Esta simplicidade, assim como tantos outros detalhes neste motor, é resultado de uma época em que fabricar qualquer máquina era um processo difícil e caro, e para que o produto fosse viável a simplicidade extrema refletia no custo do produto.
À primeira vista, é estranho ver os coletores de admissão e escapamento montados no bloco, já que hoje todos os motores possuem válvulas e coletores no cabeçote, porém na época do motor DKW havia muitos motores de 4 tempos com coletores no bloco em conjunto com conjunto de válvulas laterais também no bloco.
Em comum entre estes motores antigos estava a simplicidade do cabeçote, que era pouco mais que uma tampa de pressão selando os cilindros.
Na lateral do bloco, abaixo das janelas de admissão, temos o ponto de montagem da bomba de combustível. Na maioria dos motores de 4 tempos a carburador, as bombas de combustível possuíam acionamento mecânico, com um ressalto transmitindo movimento para um balancim e deste para um diafragma. Já no motor DKW, a bomba de combustível tem sua parte seca ligada ao cárter do cilindro frontal, o nº 3. A pulsação de pressão característica deste motor é que impulsionava diretamente o diafragma da bomba.
Ao lado da tomada de pressão da bomba existe uma pequena torneira para dreno da água de arrefecimento (está faltando o bbracinho para acionar a torneira).
Fig 04 Tomada de pressão da bomba de combustível e torneira de sangramento da água de arrefecimento
Sistema de janelas e lavagem dos cilindros
No bloco observamos as janelas. Do lado direito, cobertas pelo coletor de admissão, estão as janelas de admissão de mistura ar-combustível — e óleo — para o cárter.
No motor 2-tempos clássico, como o DKW, a admissão de mistura é controlada pela abertura e fechamento destas janelas pelo pistão. No caso específico deste motor, observamos um “calo” na parte superior da janela de admissão. Este calo serve de apoio para o anel de segmento mais baixo do pistão (são três). Como a janela é muito larga, sem o calo o anel se expandiria para o espaço interno da janela durante o movimento descendente do pistão e quebraria no seu movimento ascendente. Alguns motores de 2 tempos possuem janelas paralelas de mesma função, separadas por um septo completo. A função deste septo é dar apoio para os anéis do pistão, mesmo com grandes larguras para maior fluxo de gases.

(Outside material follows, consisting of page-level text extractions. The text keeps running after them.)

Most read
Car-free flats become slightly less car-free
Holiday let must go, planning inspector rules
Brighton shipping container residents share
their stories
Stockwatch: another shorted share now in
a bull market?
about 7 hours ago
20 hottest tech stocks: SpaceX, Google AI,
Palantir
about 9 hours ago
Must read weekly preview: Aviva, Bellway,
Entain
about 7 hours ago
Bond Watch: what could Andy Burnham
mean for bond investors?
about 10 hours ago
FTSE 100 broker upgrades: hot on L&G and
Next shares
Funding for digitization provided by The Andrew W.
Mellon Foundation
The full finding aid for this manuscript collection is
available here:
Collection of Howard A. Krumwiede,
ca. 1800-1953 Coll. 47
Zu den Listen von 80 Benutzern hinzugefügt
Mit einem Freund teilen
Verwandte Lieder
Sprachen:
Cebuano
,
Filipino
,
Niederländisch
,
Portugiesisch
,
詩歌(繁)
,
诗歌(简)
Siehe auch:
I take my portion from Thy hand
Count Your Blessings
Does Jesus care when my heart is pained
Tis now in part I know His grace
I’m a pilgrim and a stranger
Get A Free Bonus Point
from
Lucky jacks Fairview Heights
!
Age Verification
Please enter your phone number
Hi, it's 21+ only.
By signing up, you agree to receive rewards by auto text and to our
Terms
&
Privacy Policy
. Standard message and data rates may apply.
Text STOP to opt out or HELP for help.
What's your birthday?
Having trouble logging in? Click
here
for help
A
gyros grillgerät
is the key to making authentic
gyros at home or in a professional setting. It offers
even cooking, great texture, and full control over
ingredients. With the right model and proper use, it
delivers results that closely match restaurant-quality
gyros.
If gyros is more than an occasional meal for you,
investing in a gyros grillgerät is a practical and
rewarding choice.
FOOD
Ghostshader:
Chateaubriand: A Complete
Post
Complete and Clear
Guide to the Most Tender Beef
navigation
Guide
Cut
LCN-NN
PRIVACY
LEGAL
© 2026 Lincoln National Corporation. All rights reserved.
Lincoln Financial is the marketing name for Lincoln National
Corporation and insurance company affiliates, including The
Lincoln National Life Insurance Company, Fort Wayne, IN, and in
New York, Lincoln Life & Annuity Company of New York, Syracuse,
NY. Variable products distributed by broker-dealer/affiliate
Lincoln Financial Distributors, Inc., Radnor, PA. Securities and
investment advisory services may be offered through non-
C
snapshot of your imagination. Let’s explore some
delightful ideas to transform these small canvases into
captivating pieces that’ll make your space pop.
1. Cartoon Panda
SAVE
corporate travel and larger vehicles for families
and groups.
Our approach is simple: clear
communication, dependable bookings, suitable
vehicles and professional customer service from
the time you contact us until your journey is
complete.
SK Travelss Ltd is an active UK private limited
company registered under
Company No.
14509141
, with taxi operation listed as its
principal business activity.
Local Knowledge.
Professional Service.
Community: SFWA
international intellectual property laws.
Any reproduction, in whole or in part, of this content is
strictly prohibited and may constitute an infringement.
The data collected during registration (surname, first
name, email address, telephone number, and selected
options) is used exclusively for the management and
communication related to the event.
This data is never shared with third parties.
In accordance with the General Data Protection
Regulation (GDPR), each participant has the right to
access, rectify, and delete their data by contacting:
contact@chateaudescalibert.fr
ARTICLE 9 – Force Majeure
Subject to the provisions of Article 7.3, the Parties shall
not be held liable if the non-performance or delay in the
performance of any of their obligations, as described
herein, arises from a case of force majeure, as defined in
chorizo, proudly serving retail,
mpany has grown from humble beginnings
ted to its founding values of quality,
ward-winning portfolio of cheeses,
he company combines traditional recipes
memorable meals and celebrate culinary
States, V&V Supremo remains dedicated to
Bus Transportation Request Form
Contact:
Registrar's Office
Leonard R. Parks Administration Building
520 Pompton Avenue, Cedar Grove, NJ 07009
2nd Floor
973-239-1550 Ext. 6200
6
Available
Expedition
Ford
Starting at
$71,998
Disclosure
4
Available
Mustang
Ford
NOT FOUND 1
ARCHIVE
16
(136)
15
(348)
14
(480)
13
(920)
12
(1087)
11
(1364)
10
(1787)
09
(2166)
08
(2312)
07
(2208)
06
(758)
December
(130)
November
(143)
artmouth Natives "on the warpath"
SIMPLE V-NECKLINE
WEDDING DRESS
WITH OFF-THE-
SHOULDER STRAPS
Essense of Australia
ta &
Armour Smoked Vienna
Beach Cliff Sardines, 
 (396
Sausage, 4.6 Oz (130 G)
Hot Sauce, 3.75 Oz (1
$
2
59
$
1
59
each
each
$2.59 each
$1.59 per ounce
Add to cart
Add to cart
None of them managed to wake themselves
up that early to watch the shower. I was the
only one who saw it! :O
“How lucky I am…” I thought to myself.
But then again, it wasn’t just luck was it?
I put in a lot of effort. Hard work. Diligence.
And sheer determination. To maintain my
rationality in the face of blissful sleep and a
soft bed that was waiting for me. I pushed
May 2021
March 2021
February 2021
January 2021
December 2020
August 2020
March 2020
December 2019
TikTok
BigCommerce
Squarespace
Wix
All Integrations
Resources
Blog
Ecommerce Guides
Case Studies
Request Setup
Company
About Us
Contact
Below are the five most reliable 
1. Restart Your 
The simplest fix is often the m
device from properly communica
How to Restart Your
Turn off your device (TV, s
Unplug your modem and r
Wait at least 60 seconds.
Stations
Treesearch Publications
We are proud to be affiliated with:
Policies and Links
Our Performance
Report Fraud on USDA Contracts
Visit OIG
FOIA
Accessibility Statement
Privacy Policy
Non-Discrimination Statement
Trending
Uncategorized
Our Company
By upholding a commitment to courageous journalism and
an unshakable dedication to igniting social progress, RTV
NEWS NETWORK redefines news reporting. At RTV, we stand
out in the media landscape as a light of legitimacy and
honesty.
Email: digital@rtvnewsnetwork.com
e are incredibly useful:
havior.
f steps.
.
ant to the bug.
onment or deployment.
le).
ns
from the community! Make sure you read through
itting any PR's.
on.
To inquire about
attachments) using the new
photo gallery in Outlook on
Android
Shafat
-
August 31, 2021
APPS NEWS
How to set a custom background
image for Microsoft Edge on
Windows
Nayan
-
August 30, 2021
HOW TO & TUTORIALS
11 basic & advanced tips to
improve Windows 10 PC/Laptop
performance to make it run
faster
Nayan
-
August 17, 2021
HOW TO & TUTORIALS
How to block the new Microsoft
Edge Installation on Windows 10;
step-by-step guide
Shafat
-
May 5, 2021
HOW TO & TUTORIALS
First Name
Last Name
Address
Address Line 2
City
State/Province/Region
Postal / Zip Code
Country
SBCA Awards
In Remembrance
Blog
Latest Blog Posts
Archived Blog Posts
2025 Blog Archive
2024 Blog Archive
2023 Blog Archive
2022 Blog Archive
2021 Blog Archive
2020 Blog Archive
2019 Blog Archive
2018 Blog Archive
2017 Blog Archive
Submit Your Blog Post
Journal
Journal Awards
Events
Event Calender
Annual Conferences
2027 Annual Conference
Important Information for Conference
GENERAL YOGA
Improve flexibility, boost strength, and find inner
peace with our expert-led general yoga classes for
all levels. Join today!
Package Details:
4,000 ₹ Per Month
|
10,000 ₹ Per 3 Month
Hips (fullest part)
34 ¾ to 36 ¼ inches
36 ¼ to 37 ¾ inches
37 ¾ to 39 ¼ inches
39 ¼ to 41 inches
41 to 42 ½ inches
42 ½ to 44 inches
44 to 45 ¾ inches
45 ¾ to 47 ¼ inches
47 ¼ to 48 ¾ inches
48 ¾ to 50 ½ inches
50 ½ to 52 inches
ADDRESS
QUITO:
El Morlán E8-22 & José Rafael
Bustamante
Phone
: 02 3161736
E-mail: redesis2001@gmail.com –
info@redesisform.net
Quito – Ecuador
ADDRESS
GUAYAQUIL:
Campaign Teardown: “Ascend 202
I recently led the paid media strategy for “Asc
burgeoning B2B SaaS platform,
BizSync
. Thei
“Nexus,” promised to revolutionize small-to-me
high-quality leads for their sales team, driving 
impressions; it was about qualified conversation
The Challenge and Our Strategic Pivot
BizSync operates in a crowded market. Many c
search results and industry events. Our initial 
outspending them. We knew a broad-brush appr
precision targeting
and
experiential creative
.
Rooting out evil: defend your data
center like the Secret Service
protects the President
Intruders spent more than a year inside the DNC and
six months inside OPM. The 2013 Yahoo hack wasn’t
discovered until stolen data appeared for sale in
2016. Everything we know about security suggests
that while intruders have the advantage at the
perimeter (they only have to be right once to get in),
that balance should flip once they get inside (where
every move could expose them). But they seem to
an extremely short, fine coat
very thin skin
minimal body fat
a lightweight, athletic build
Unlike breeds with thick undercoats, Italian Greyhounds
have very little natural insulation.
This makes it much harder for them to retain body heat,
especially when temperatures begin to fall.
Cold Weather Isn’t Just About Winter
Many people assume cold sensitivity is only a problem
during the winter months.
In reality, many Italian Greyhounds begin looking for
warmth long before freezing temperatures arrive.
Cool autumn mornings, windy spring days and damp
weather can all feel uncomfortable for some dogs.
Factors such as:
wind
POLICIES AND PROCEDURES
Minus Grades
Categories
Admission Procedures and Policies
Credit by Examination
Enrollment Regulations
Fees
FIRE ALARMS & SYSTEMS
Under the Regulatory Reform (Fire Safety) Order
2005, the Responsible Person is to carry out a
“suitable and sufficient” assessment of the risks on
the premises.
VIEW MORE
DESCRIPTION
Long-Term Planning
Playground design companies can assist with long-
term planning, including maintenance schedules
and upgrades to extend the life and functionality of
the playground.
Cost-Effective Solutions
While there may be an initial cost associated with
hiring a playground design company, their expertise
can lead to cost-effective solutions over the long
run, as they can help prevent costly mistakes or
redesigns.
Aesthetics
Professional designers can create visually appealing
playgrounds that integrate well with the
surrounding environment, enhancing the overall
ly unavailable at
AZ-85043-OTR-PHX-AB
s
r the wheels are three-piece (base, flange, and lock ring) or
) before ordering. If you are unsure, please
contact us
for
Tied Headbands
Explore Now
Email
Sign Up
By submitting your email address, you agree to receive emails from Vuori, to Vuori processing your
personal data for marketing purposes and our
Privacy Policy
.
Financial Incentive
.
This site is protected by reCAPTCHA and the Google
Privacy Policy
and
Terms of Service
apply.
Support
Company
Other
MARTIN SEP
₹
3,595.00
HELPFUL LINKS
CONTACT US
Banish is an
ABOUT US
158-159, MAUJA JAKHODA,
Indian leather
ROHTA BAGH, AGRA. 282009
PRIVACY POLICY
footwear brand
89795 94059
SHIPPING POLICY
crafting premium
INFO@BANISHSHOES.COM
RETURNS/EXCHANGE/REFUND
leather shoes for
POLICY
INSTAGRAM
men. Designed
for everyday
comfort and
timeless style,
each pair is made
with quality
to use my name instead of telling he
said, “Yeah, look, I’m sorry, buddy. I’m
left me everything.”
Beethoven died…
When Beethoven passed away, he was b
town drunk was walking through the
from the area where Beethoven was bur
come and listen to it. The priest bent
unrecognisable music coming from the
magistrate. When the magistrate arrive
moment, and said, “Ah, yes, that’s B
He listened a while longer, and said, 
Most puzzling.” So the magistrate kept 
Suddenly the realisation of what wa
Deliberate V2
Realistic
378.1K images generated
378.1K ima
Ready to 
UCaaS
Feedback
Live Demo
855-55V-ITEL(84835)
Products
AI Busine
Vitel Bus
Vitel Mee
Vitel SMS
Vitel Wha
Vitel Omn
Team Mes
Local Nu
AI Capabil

Enquanto as janelas de admissão são largas e baixas, na saída para o coletor de escapamento a saída são circulares, embora internamente possuam um formato retangular sobre a face do cilindro.
As janelas e os dutos a que estão ligadas não possuem geometria casual. Conforme o pistão desce, impulsionado pelos gases queimados, em determinado ponto do curso descendente ele começa a abrir a janela de escapamento. Um pouco mais, e o pistão abre as janelas de transferência, permitindo que a mistura que está no cárter chegue ao cilindro e à câmara de combustão. No seu curso ascendente, a saia do pistão abre a janela de admissão, fazendo com que mistura formada pelo carburador seja succionada pela parte de baixo.
Subindo e descendo, o pistão abre e fecha as janelas em uma posição mecânica bem definida, o que equivale aos pontos de abertura e fechamento das válvulas dos motores 4-tempos. Entretanto, há uma característica destes motores 2-tempos básicos: os mapas de abertura e fechamento das janelas são simétricos em relação ao ponto-morto superior, sem a flexibilidade dos comandos por ressaltos dos motores de 4 tempos.
Muitos dos modelos exóticos de motores 2 tempos surgem tentando contornar esta limitação, mas isso é assunto para outro post.
Janelas e dutos ainda estão ligados a outra característica importante deste tipo de motor, a lavagem do cilindro (em inglês, scavenge). A lavagem do cilindro é o processo onde o fluxo de mistura ar-combustível fresca substitui os gases queimados (o mesmo ocorre nos motores 4-tempos). Este processo de substituição cria também o impulso inicial para a mistura que progressivamente será comprimida, gerando o turbilhonamento necessário para a boa queima da mistura.
A geometria das janelas e a conformação dos canais de transferência é quem direciona os fluxos de mistura fresca e de gases queimados para gerar esse padrão. Há diversos esquemas de fluxo de lavagem, implicando em diferentes esquemas de janelas e dutos e até o formato da cabeça do pistão em alguns casos.
Nas motocicletas, o fluxo de lavagem é geralmente em loop (arco), de tal sorte que a janela de escapamento fica alinhada com o centro da camisa e seu duto é perpendicular, enquanto 4 janelas de transferência em simetria lateral lançam o fluxo de mistura no sentido oposto ao da janela de escape e para cima, lavando a mistura fresca até o ponto mais alto da câmara de combustão, ajudando a expulsar os gases queimados para fora do cilindro.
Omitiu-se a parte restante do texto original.